Party Gaming and bwin announced on Tuesday that their proposed merger is expected to be completed on Thursday, March 31 after the Vienna Commercial Court formally entered the merger into the companies’ register this week. The merger, which would create the world’s largest gambling company under the name bwin.party Digital Entertainment plc, is still subject to court approval in Gibraltar.
Austrian-based bwin said its shares would cease trading on the Vienna Stock Exchange on March 25. On April 1, existing bwin shareholders will get 12.23 bwin.party depositary interests for each bwin share. Party Gaming stated that these depository interests can then be traded on the London Stock Exchange under the ticker symbol “BPTY.” The new shares will give bwin’s shareholders approximately 52% of the enlarged group.
The exchange ratio of 12.23 bwin.party depositary interests for each bwin share will result in so-called “fractional entitlements,” rights to fractions of bwin.party depositary interests that cannot be traded on the London Stock Exchange. In accordance with the terms of the merger, these entitlements will be disposed of and the proceeds of sale credited to the former bwin shareholders in a process that may take up to two weeks.
Party Gaming and bwin first announced their intentions to merge back in July. The companies issued a 478-page document to shareholders in December giving a detailed outline of the planned merger. Shareholders voted on the merger at an extraordinary general meeting (EGM) in January, where bwin shareholders unanimously approved of all five resolutions relating to the merger.
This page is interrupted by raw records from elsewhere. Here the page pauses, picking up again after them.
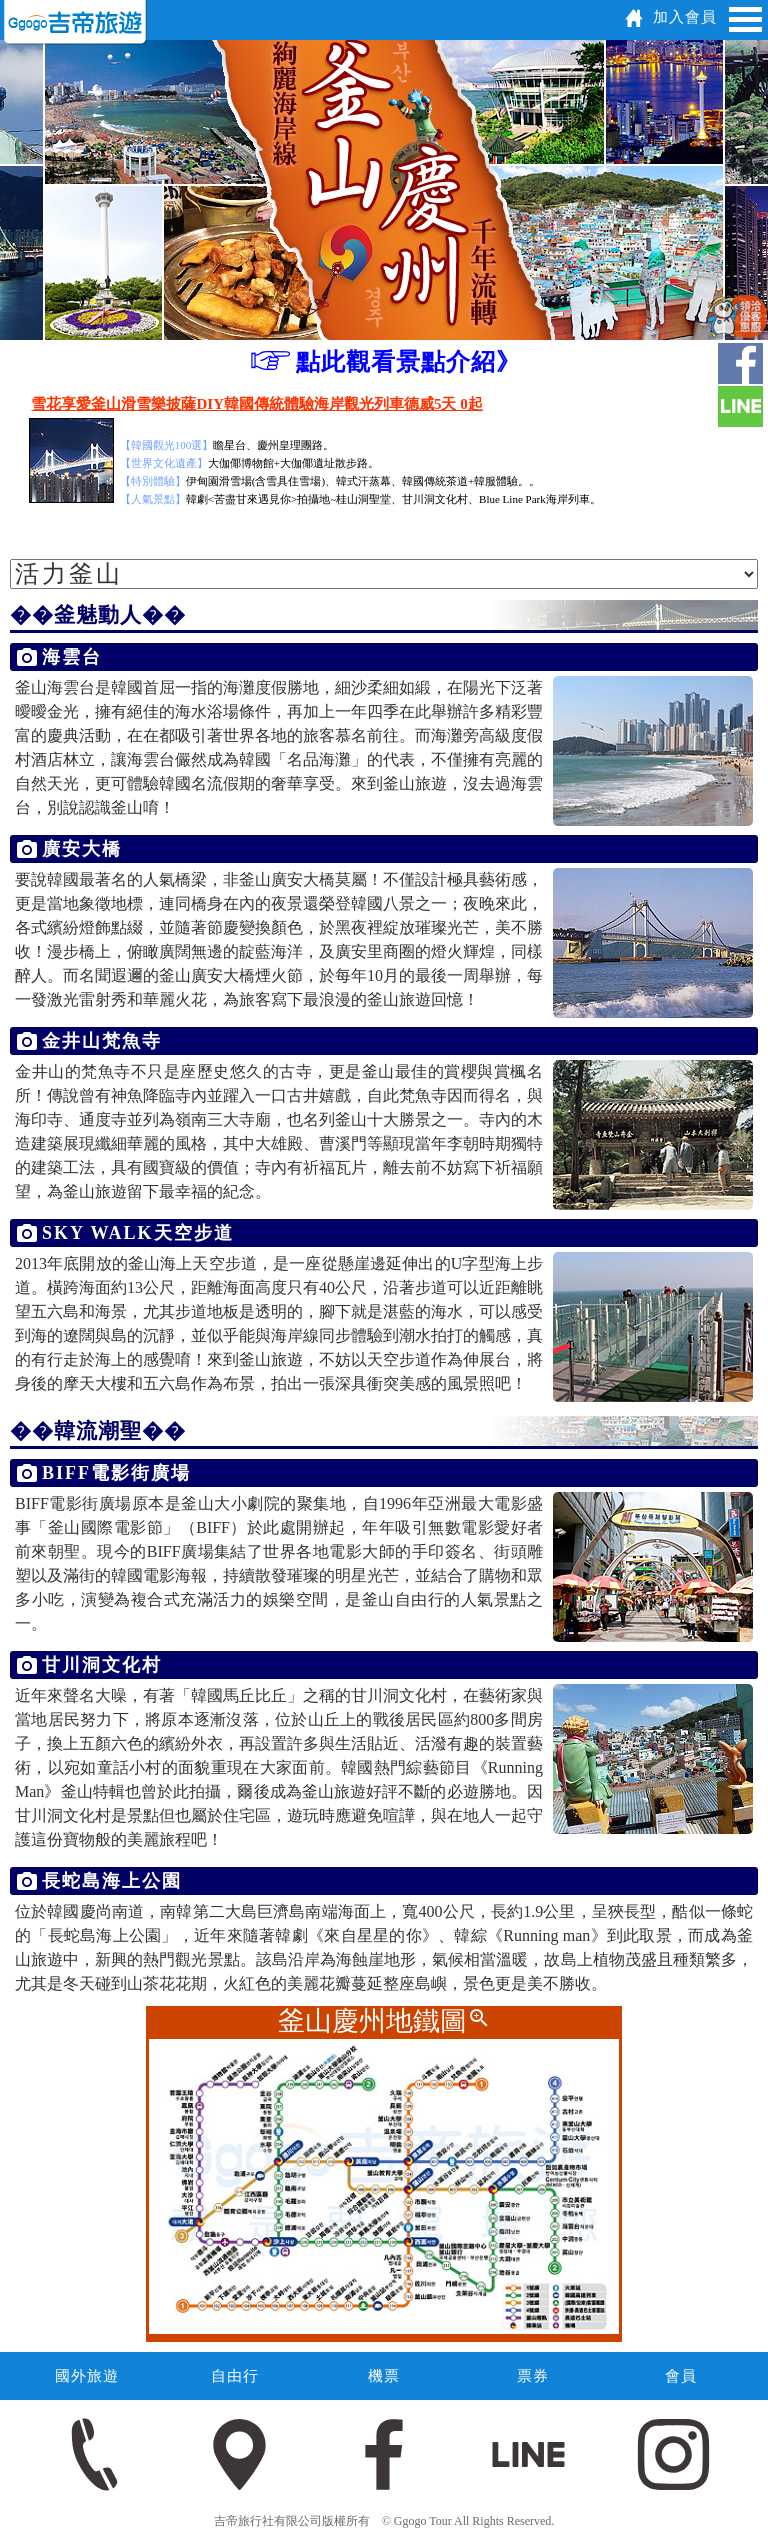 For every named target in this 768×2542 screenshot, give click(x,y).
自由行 (235, 2376)
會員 (681, 2376)
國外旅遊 (87, 2376)
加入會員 (685, 17)
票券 (533, 2376)
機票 (384, 2376)
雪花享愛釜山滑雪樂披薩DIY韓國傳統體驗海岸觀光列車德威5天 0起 (256, 404)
A total of 335 shareholders attended bwin’s EGM, representing 18.1 million shares.
The new group will be jointly run by the current Chief Executives of the two companies, Jim Ryan (Party Gaming) and Norbert Teufelberger (bwin). Party Gaming will keep its main headquarters in Gibraltar, while bwin will continue to operate from Austria.
Bwin has yet to publish its 2010 financial results, but Party Gaming reported a 15% increase in revenue over 2009′s numbers. Despite seeing a 9% decline in poker revenue, the company earned €357.3 million ($498 million) in 2010, compared to €310.1 million ($432 million) the previous year. With the merger, Party Gaming hopes to even the playing field in the online poker arena as it positions itself to re-enter the U.S. market. PartyPoker currently sits in third place in the PokerScout.com online traffic rankings behind the industry leaders PokerStars and Full Tilt Poker.
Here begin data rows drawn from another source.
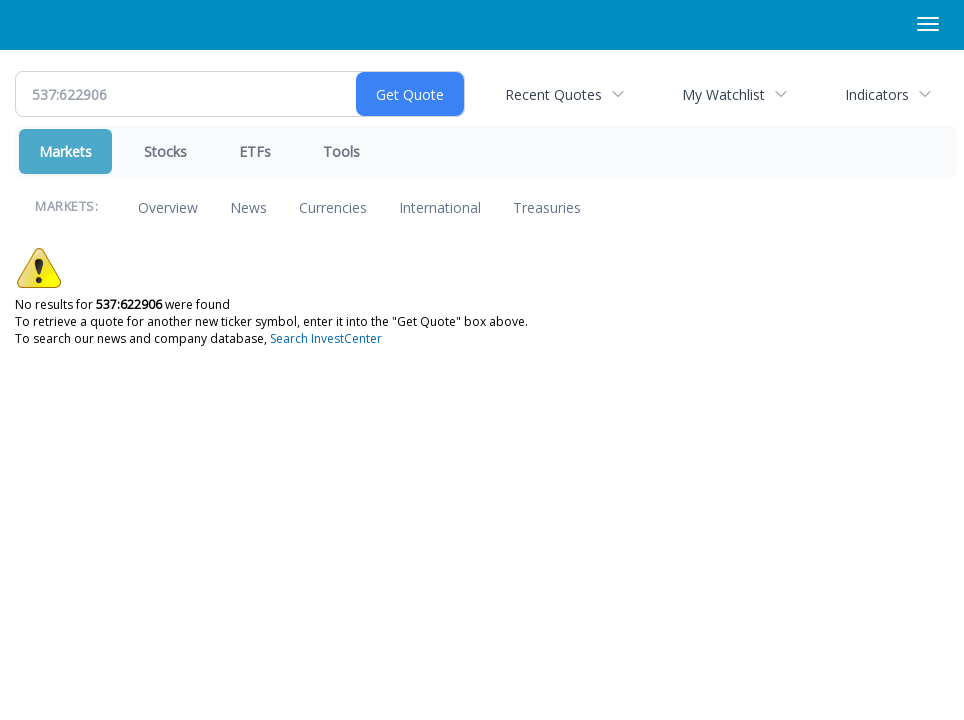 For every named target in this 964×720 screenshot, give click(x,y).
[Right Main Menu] (928, 24)
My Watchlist (723, 94)
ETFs (255, 151)
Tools (341, 151)
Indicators (877, 94)
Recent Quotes (553, 94)
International (440, 207)
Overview (168, 207)
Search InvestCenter (326, 338)
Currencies (333, 207)
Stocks (165, 151)
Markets (65, 151)
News (248, 207)
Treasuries (547, 207)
Said Party Gaming CEO Ryan, “As our merger with bwin is set to complete on March 31, 2011, we are finalizing our plans to integrate both businesses as quickly as possible and remain confident about delivering the cost and revenue synergies we have already identified in line with the previously announced timetable, with the full €55 million per annum being delivered by 2013. We plan to provide a further update on our progress at the time of the half year results in August 2011.”
bwin.party Digital Entertainment plc will focus on business-to-consumer products, an area in which both companies currently enjoy considerable strength. However, because of the financial gains added through the merger, the company will also encroach into business-to-business and business-to-government endeavors. Teufelberger explained, “Our many years of online know-how, healthy balance sheet, and one of the largest pools of poker liquidity in any regulated market will make us an attractive business partner.”